バンダイナムコも任天堂と同じくらいには著作権に対して寛容です。
ゲームプレイの画像や動画は、ブログやSNSに投稿いただけます。
バンダイナムコ公式Q&A
当社は、このページに記載された内容を守っていただく限り、個人のファンの皆様があらゆるプラットフォームで自由にゲーム実況を行っていただくことについて、著作権侵害を主張しません。

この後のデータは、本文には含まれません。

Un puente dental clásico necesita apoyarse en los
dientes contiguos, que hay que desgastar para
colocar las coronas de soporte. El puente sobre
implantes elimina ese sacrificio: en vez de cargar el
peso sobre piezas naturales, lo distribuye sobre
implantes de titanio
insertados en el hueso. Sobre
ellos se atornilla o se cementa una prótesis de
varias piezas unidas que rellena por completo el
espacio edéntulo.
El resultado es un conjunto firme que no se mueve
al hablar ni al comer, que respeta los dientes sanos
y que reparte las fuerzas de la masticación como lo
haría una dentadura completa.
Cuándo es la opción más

バンダイナムコエンターテインメントゲーム実況ポリシー
つまり、普通にゲーム実況する限りであれば問題ありません。ただし、ゲーム核心に関する配信をする場合は「ネタバレあり」等の表示をして、まだゲームを遊んでいないファンへの配慮が求められています。また、個人や個人事業主なら実況は許されていますが、法人は認められていません。Youtubeパートナーシップ等による収益は認められているものの、それ以外の営利目的のゲーム実況は禁止されています。公序良俗に反するものやヘイトスピーチを目的とした実況も禁止されています。

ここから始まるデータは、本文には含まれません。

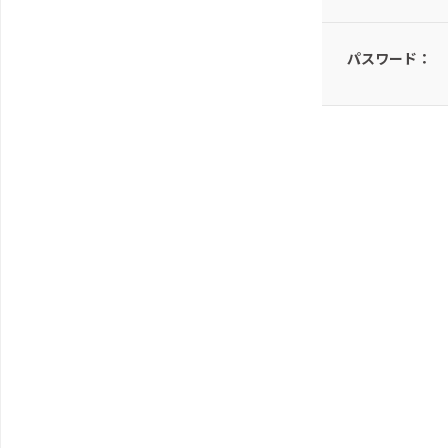
パスワード：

尚、バンダイナムコでは二次創作ガイドラインは公開しておりません。事実上の黙認状態と言えますが、訴えようと思えば訴えられる状態ともいえます。とはいえ、私の知る限り2007年頃から今に至るまでずっと黙認のスタンスでいるように思います。
スクウェア・エニックスの著作権
キングダムハーツ、ファイナルファンタジー、ドラゴンクエストなどを擁するスクエニ。スクエニは任天堂やバンナムと違って、各ゲームごとに著作権利用条件を設けています。なのでゲームごとに確認する必要がありますが、基本的には任天堂やバンナムと同程度には寛容です。
ホームページやブログ等の外部サイト、ソーシャル・ネットワーキング・サービス、動画配信サービス等で公開するインターネット上でのご利用
ファイナルファンタジーXIV 著作物利用条件
例えば、ファイファルファンタジーXIVについてはブログや動画配信での利用が認められています。但し、著作権の表記(©)は必須です。動画共有サイトが正式に提供する収益化機能は認められています。
コメント
はじめまして!
任天堂についての項目でコピーライトについて言及されていますが、その区分ですと星のカービィシリーズも©HAL Laboratory,Ink./Nintendo表記になっているので不適切かと思います。メーカー表記であればカービィシリーズは任天堂、ポケモンシリーズはポケモンとなっているので、そちらの方が意図に添っているかもしれません。いずれにせよどちらのタイトルも結構解釈で別れそうな部分ではありますね。
はちやさん、コメントありがとうございます!
仰る通り 星のカービィシリーズは©HAL Laboratory,Ink./Nintendo表記となっておりますね。
記事を修正しました。ご指摘ありがとうございます。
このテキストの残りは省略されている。